Frank S. Holt, Jr. Professor of Business Leadership Robert Moorman
As part of the journal’s celebration of its impact on the field of leadership, the editors selected one article from each decade of publication as Decennial Award winners.  Moorman’s article was chosen by the journal’s editorial team as the most influential on academia and the best reflection of the journal’s emphasis on methodological and theoretical rigor from the 1990s.

Moorman co-authored the paper with:

  • Philip Podsakoff, currently the Brian R. Gamache Professor at the University of Florida
  • Scott MacKenzie, Neal Gilliat Chair and professor of marketing at Indiana University
  • Richard Fetter, former Dean of the College of Business Administration at Butler University. 

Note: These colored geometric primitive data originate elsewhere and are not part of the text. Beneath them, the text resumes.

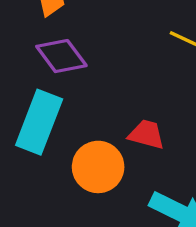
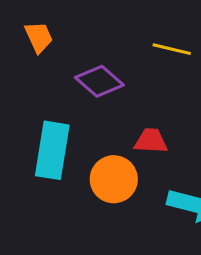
purple diamond: (61, 56) -> (99, 81), moved

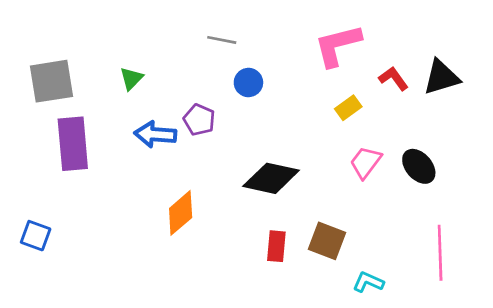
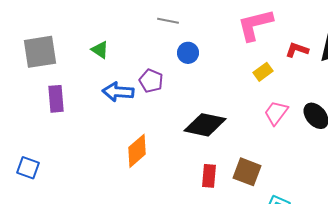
green triangle: (131, 79) -> (100, 50), turned -42
red L-shape: (394, 79) -> (297, 50), turned -35
purple rectangle: (73, 144) -> (56, 99), size x0.7

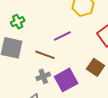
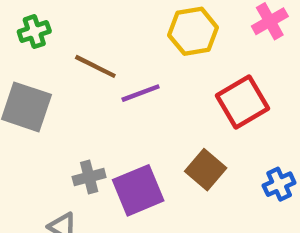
green cross: (18, 22) -> (34, 32), moved
brown line: (45, 55) -> (95, 66), moved

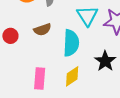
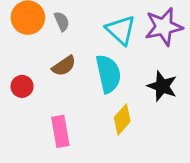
pink rectangle: (40, 79) -> (60, 131), moved

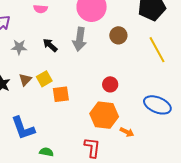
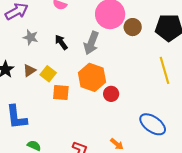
brown circle: (118, 35) -> (133, 27), moved
yellow square: (44, 79) -> (48, 74), turned -35
orange hexagon: (104, 115) -> (92, 77), moved

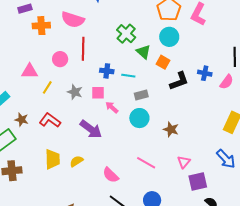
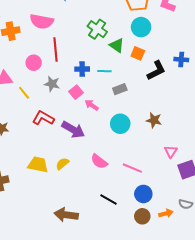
yellow line: (47, 87) -> (24, 93), turned -64
gray star: (75, 92) -> (52, 84), moved
pink square: (98, 93) -> (76, 92), turned -32
cyan circle: (139, 118) -> (120, 124), moved
red L-shape: (50, 120) -> (43, 118), moved
yellow trapezoid: (52, 159) -> (38, 165), turned -70
pink line: (146, 163) -> (132, 168), moved
pink semicircle: (111, 175) -> (99, 161), moved

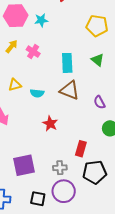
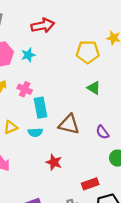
cyan rectangle: (67, 63) -> (40, 108), moved
red rectangle: (81, 149) -> (90, 184), turned 63

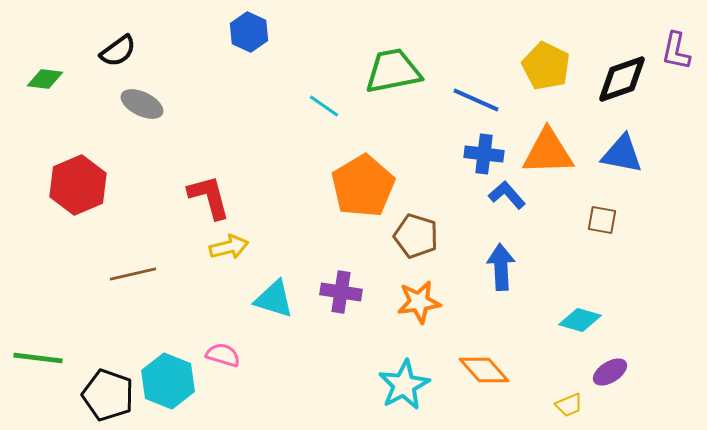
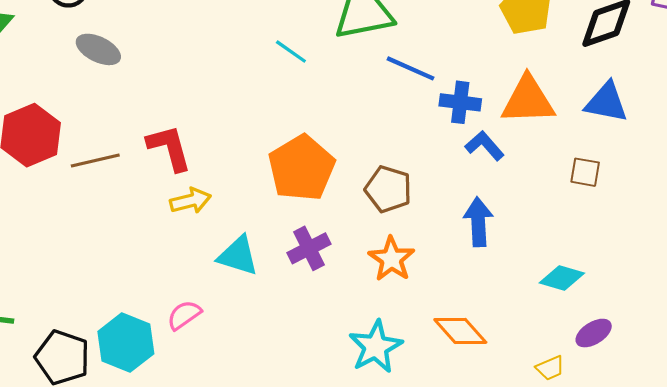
blue line: (476, 100) -> (411, 68), moved
orange pentagon: (363, 186) -> (302, 168), moved
brown line: (133, 274) -> (95, 161), moved
purple cross: (341, 292) -> (309, 248), turned -36
orange star: (419, 302) -> (391, 259), turned -30
pink semicircle: (223, 355) -> (184, 315), turned -52

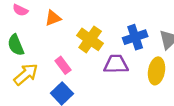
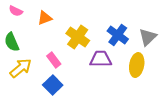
blue cross: (135, 37) -> (118, 35), turned -35

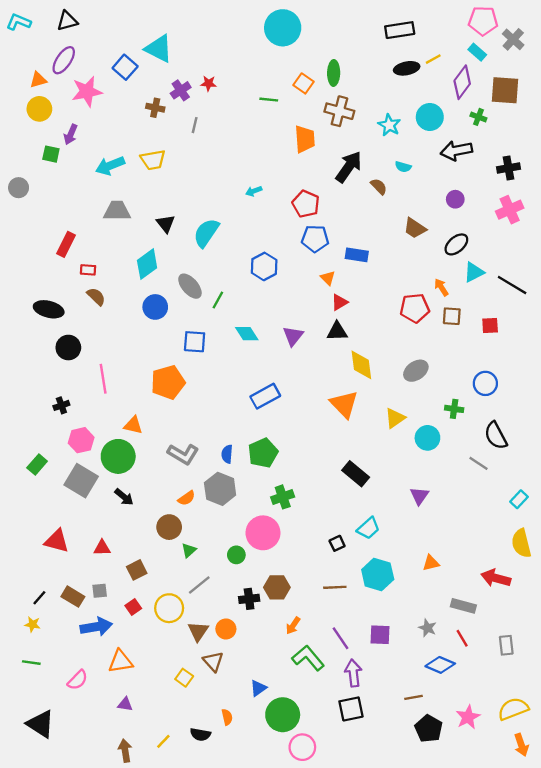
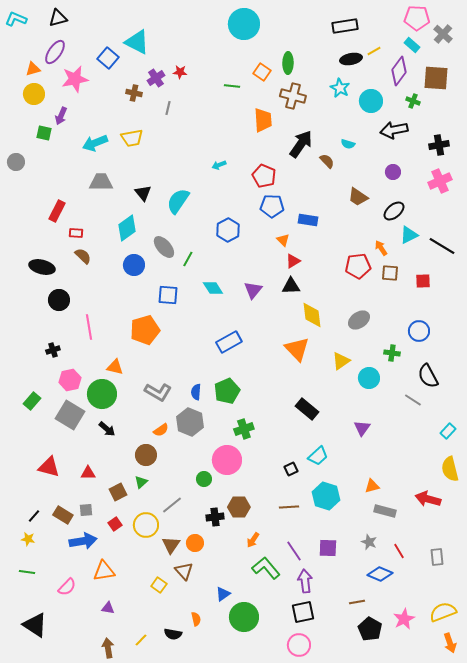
cyan star: (389, 125) -> (340, 88), moved
green triangle: (189, 550) -> (141, 482), moved
gray rectangle: (463, 606) -> (385, 511), moved
pink circle: (302, 747) -> (299, 645), moved

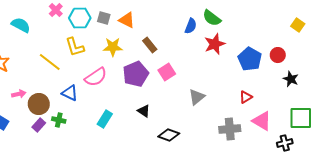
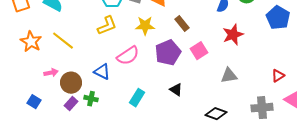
red star: (215, 44) -> (233, 35), moved
yellow L-shape: (75, 47) -> (107, 26), turned -95
blue pentagon: (250, 59) -> (278, 18), moved
yellow line: (50, 62) -> (63, 41), moved
gray triangle: (197, 97) -> (229, 76), turned 30
black diamond: (169, 135) -> (216, 114), moved

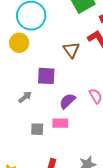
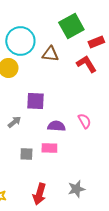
brown triangle: (71, 50) -> (50, 54), moved, turned -48
purple semicircle: (67, 101) -> (56, 126), turned 48

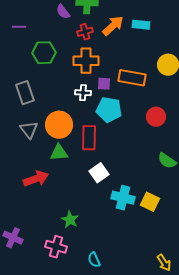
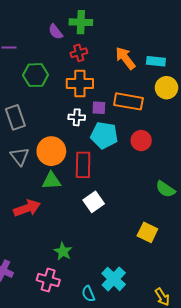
cyan rectangle: (141, 25) -> (156, 61), moved
orange arrow: (113, 26) -> (125, 58), moved, turned -85
red circle: (156, 117) -> (141, 141), moved
cyan cross: (123, 198) -> (114, 279), moved, turned 30

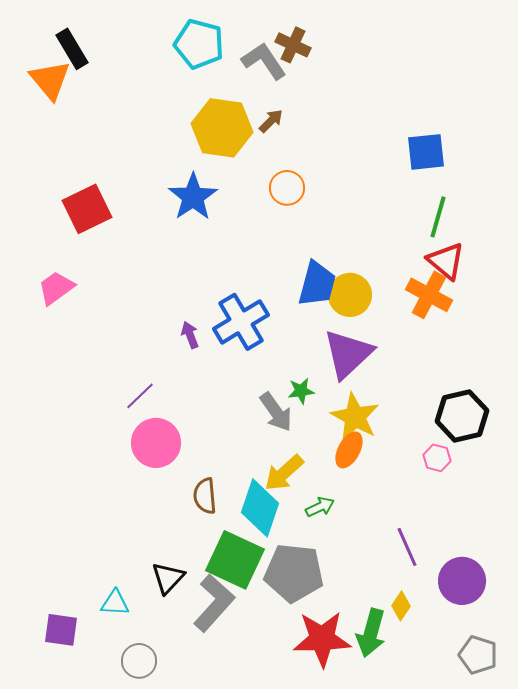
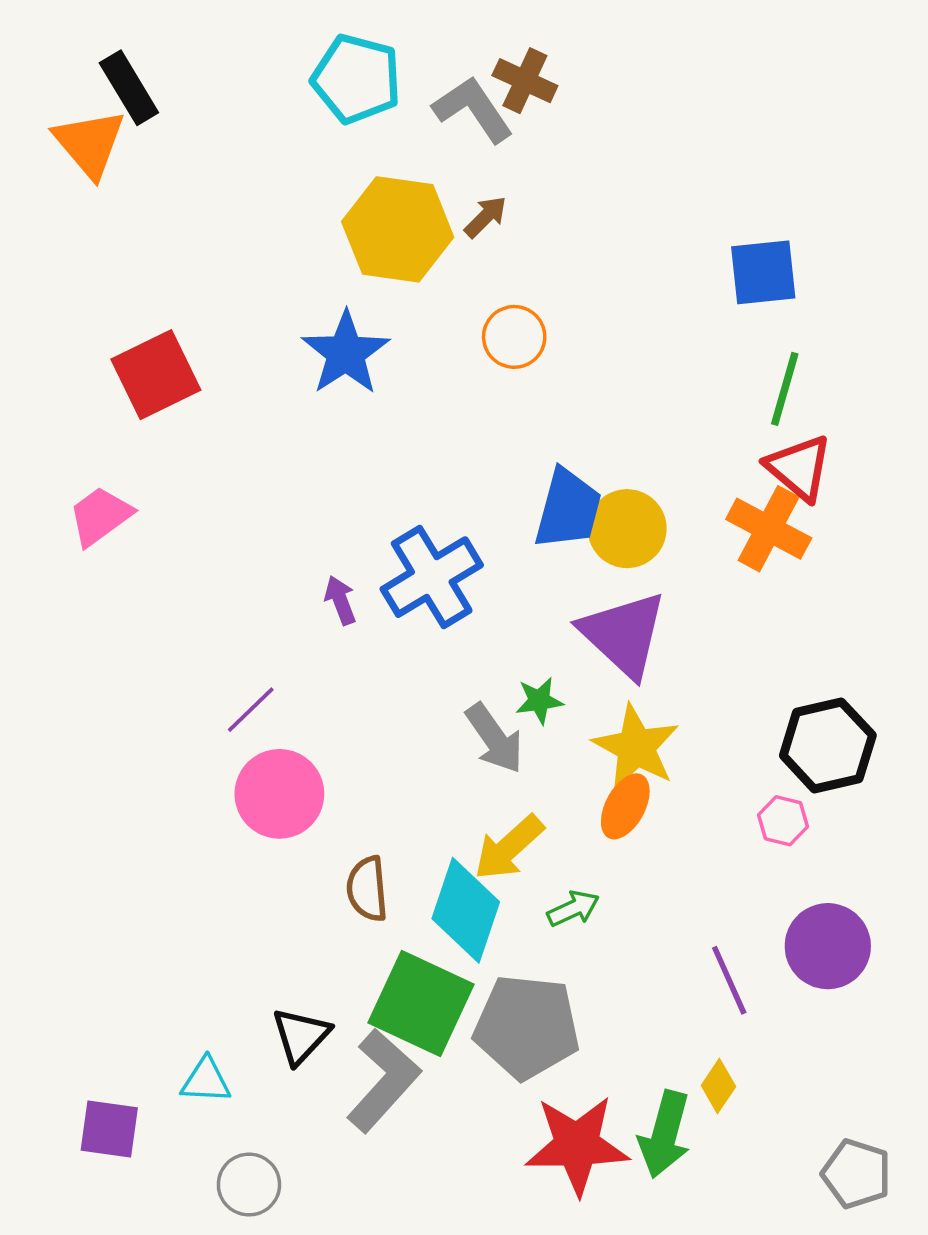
purple triangle: (348, 354) -> (623, 634), turned -34
purple circle: (462, 581) -> (828, 946), moved

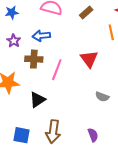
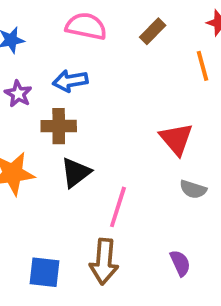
red triangle: (89, 59) -> (176, 139), moved
pink line: (57, 70) -> (118, 207), moved
black triangle: (37, 100) -> (76, 173), moved

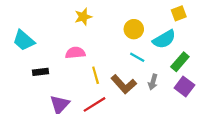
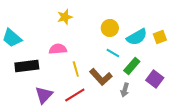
yellow square: (179, 13) -> (160, 37), moved
green rectangle: (180, 62) -> (132, 66), moved
black rectangle: (40, 72) -> (27, 66), size x1.6
gray arrow: (153, 82) -> (125, 90), moved

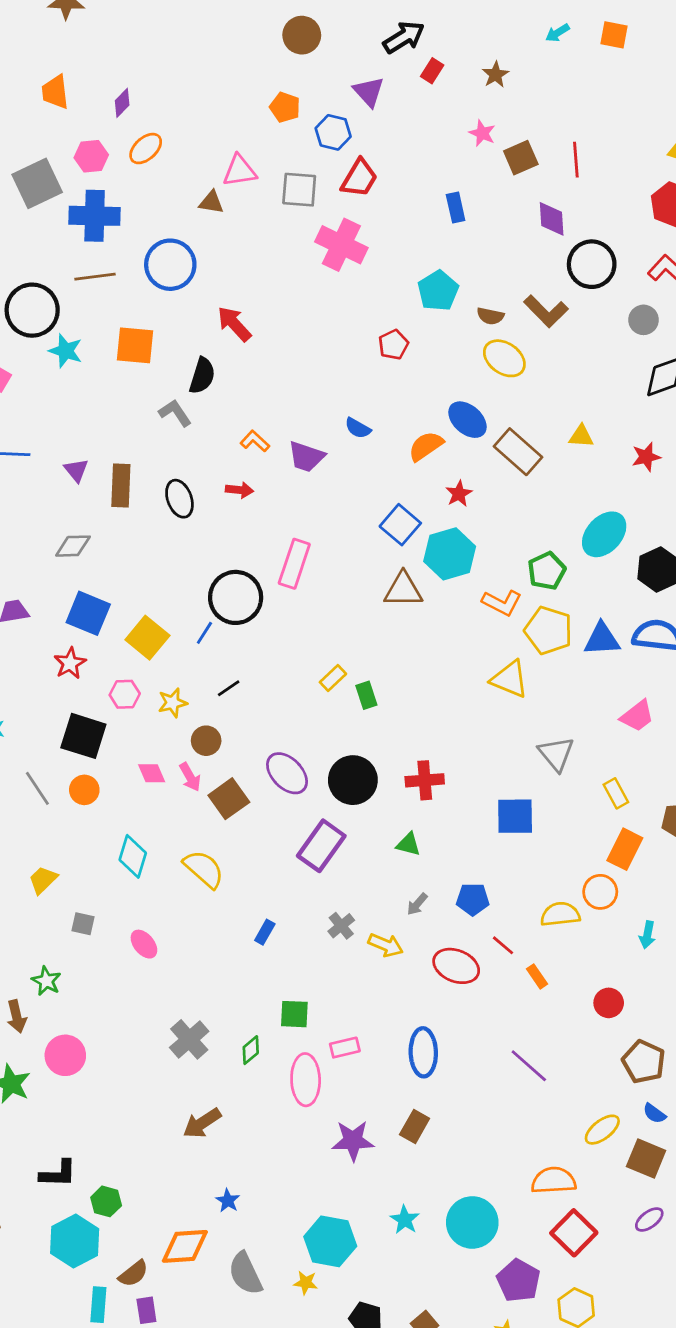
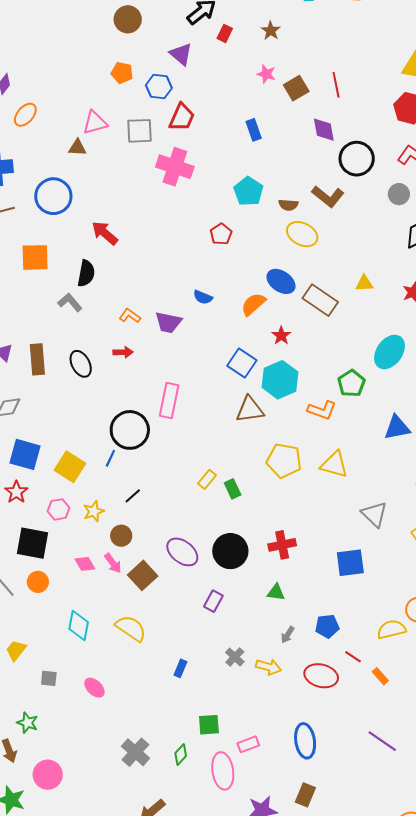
yellow pentagon: (549, 630) -> (284, 461), moved
purple rectangle: (321, 846) -> (213, 601), size x0.6

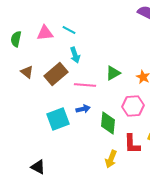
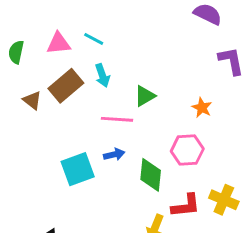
green triangle: (113, 73) -> (145, 96), moved
brown rectangle: (56, 74) -> (66, 86), moved
red L-shape: (132, 144) -> (186, 206), turned -95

The abstract reads as follows:

“This study examines the impact of transformational leader behaviors on organizational citizenship behaviors, and the potential mediating role played by subordinates’ trust and satisfaction in that process. The results indicate that the effects of the transformational leader behaviors on citizenship behaviors are indirect, rather than direct, in that they are mediated by followers’ trust in their leaders. Moreover, these results were found not to be wholly attributable to the effects of common method biases. The implications of these findings for future research on transformational leader behaviors, trust, and organizational citizenship behavior are then discussed.”

The Leadership Quarterly is a social-science journal dedicated to advancing the understanding of leadership as a phenomenon, how to study it and practical implications. The journal seeks contributions from various disciplinary perspectives, including management, economics and psychology.